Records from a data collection
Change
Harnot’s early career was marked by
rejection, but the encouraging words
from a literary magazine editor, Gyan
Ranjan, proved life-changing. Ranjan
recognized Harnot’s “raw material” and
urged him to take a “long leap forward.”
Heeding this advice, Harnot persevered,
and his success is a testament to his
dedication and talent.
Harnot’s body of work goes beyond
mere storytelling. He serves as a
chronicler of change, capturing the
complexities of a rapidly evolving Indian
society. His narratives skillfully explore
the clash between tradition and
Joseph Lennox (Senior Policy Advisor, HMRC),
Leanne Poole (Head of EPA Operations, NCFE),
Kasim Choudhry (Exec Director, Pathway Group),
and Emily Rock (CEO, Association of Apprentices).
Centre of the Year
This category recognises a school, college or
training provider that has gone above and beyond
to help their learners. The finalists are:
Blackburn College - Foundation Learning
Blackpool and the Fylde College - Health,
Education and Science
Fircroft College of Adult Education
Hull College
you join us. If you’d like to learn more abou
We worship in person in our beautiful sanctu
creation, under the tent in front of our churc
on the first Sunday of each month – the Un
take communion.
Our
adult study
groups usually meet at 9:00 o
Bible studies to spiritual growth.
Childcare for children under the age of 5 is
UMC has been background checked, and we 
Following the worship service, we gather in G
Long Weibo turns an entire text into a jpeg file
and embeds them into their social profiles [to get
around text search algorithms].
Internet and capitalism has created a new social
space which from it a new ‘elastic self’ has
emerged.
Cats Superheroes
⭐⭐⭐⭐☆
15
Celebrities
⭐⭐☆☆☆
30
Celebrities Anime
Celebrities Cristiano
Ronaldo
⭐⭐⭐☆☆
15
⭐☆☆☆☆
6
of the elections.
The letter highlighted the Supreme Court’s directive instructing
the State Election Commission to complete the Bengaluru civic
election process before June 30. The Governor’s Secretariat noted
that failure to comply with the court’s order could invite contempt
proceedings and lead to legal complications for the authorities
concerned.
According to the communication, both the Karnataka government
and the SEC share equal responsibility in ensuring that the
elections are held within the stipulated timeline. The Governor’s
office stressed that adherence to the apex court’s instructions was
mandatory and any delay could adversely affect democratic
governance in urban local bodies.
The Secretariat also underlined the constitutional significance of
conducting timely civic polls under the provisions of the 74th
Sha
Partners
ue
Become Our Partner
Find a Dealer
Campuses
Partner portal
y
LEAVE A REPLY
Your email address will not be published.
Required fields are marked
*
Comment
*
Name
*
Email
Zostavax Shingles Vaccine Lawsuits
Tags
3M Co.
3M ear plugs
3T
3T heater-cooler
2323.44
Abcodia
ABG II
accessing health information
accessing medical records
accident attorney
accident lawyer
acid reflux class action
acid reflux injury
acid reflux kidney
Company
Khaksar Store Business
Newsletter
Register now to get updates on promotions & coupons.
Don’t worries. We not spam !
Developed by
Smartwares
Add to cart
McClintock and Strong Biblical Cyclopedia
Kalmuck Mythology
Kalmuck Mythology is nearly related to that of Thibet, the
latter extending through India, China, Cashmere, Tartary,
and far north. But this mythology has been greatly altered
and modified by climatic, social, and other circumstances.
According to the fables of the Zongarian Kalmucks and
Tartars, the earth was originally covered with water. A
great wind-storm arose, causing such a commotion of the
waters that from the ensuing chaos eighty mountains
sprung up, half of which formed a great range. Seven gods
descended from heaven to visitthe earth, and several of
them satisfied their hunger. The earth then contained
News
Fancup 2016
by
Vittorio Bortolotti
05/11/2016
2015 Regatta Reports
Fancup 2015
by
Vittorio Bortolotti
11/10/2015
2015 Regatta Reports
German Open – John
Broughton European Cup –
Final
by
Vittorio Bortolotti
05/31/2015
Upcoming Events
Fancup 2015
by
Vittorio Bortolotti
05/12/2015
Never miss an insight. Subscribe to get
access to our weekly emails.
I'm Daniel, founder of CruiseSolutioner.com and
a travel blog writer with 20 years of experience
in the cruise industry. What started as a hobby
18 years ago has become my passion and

* **What is required**: Gather each line from the entries above that includes the word "earth".

* **Solved problem**:
Tartars, the earth was originally covered with water. A
descended from heaven to visitthe earth, and several of
them satisfied their hunger. The earth then contained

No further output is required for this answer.